Outcomes of therapy for brain and skull injuries
Controlled ventilation was required for the patients with more severe brain and skull injuries, which was mirrored by the increasing numbers of days on ventilation according to the higher AIS head scores. Interestingly, the duration of hospitalization decreased with the severity of brain and skull injuries. This might be reflected by the mortality rate, as brain and skull injuries contribute to the mortality of patients with polytrauma when a certain severity is reached. We can speculate about the extent to which the physiological changes are caused by the brain and skull injury or are side effects of ICU therapy. These data indicate that the higher the AIS head score, the more such therapy-related factors contributed to the scoring systems used in this study. Reflections made on improvement of the therapy of traumatic brain injuries might not show the golden path but a harsh way between Scylla and Charybdis.

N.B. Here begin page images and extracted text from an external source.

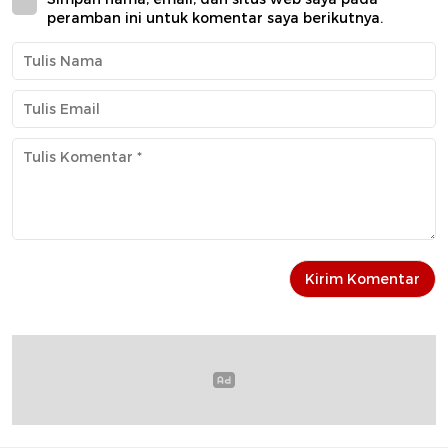
peramban ini untuk komentar saya berikutnya.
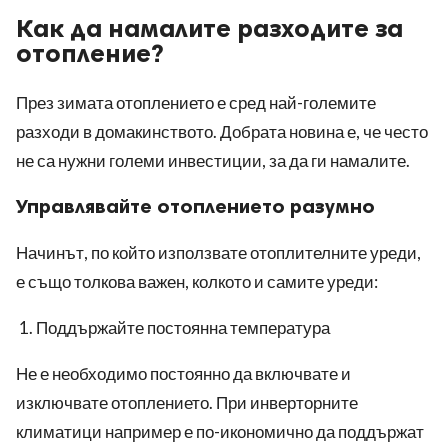
Как да намалите разходите за
отопление?
През зимата отоплението е сред най-големите
разходи в домакинството. Добрата новина е, че често
не са нужни големи инвестиции, за да ги намалите.
Управлявайте отоплението разумно
Начинът, по който използвате отоплителните уреди,
е също толкова важен, колкото и самите уреди:
Поддържайте постоянна температура
Не е необходимо постоянно да включвате и
изключвате отоплението. При инверторните
климатици например е по-икономично да поддържат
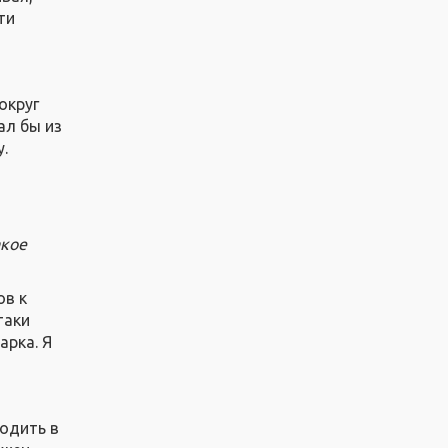
ти
округ
ал бы из
у.
акое
ов к
таки
арка. Я
ходить в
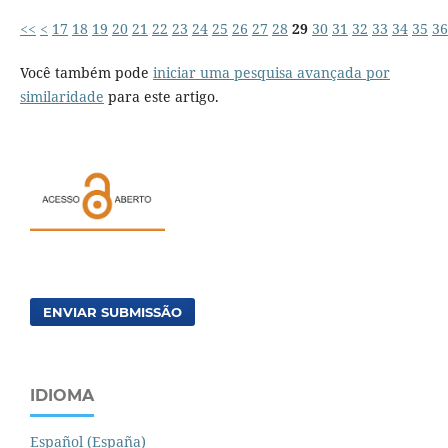
<<
<
17
18
19
20
21
22
23
24
25
26
27
28
29
30
31
32
33
34
35
36
Você também pode
iniciar uma pesquisa avançada por
similaridade
para este artigo.
ENVIAR SUBMISSÃO
IDIOMA
Español (España)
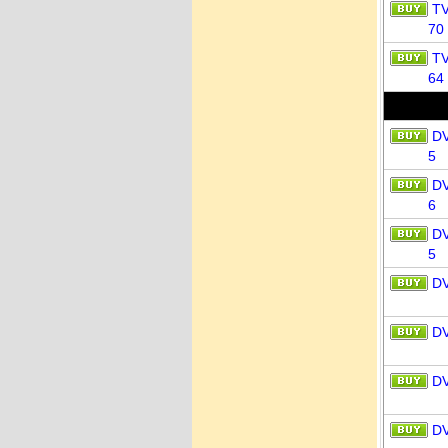
T
70
T
64
D
5
D
6
D
5
D
D
D
D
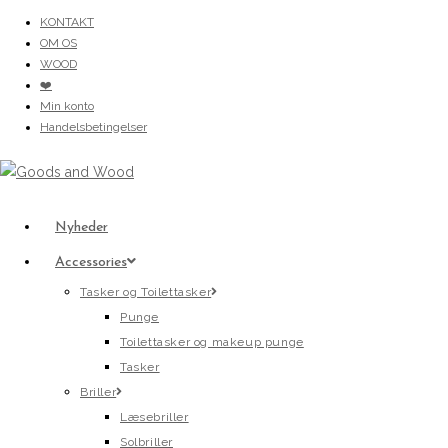
Skip
KONTAKT
to
OM OS
content
WOOD
❤️
Min konto
Handelsbetingelser
Nyheder
Accessories
Tasker og Toilettasker
Punge
Toilettasker og makeup punge
Tasker
Briller
Læsebriller
Solbriller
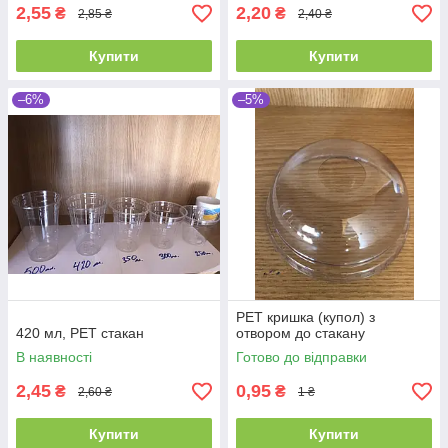
2,55
2,20
₴
₴
2,85 ₴
2,40 ₴
Купити
Купити
–6%
–5%
PET кришка (купол) з
420 мл, PET стакан
отвором до стакану
В наявності
Готово до відправки
2,45
0,95
₴
₴
2,60 ₴
1 ₴
Купити
Купити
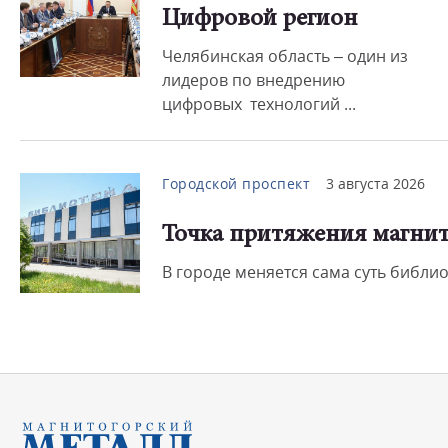
Цифровой регион
Челябинская область – один из
лидеров по внедрению
цифровых технологий ...
Городской проспект
3 августа 2026
Точка притяжения магнит
В городе меняется сама суть библио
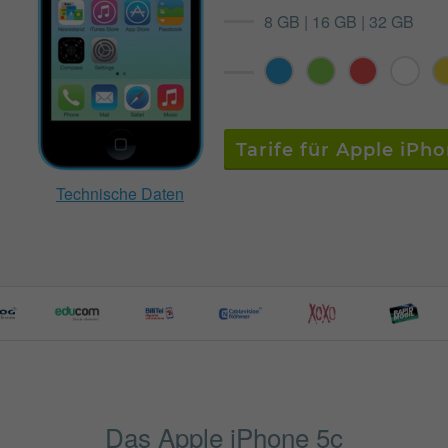
8 GB | 16 GB | 32 GB
Tarife für Apple iPh
Technische Daten
Das Apple iPhone 5c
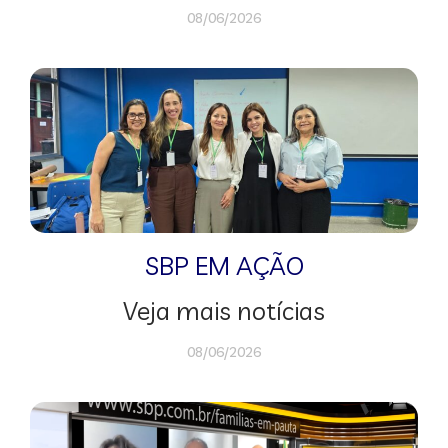
08/06/2026
SBP EM AÇÃO
Veja mais notícias
08/06/2026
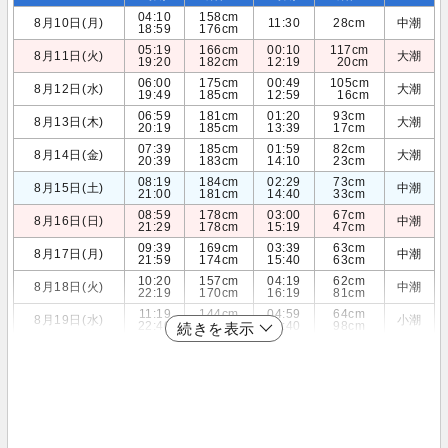
04:10
158cm
8月10日(月)
11:30
28cm
中潮
18:59
176cm
05:19
166cm
00:10
117cm
8月11日(火)
大潮
19:20
182cm
12:19
20cm
06:00
175cm
00:49
105cm
8月12日(水)
大潮
19:49
185cm
12:59
16cm
06:59
181cm
01:20
93cm
8月13日(木)
大潮
20:19
185cm
13:39
17cm
07:39
185cm
01:59
82cm
8月14日(金)
大潮
20:39
183cm
14:10
23cm
08:19
184cm
02:29
73cm
8月15日(土)
中潮
21:00
181cm
14:40
33cm
08:59
178cm
03:00
67cm
8月16日(日)
中潮
21:29
178cm
15:19
47cm
09:39
169cm
03:39
63cm
8月17日(月)
中潮
21:59
174cm
15:40
63cm
10:20
157cm
04:19
62cm
8月18日(火)
中潮
22:19
170cm
16:19
81cm
11:19
144cm
04:59
64cm
8月19日(水)
小潮
22:40
165cm
16:40
98cm
続きを表示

Conclusive Clinical Recommendations
The Physiological changes and infectious complications in this study might be rated as paratherapeutic and are only evitable by proper nursing and hygiene of the ICU patient. Rigorous hygiene and supportive systemic therapy could reduce the adverse effects of a brain scull injury in polytrauma patients.
Hypothetical Sources of Bias
All patients were selected retrospectively. The documentation of all parameters followed Good Clinical Practice guidelines. The collection of data was performed by many different persons under the guidance of the personnel selecting the patients for treatment. The time period of 15 years could have led to a bias in the treatment of brain and skull injuries, and several parameters have changed during this time. The scores and values were calculated from a single Excel® spreadsheet (Microsoft®, Office® 2010, Redmond, WA, USA).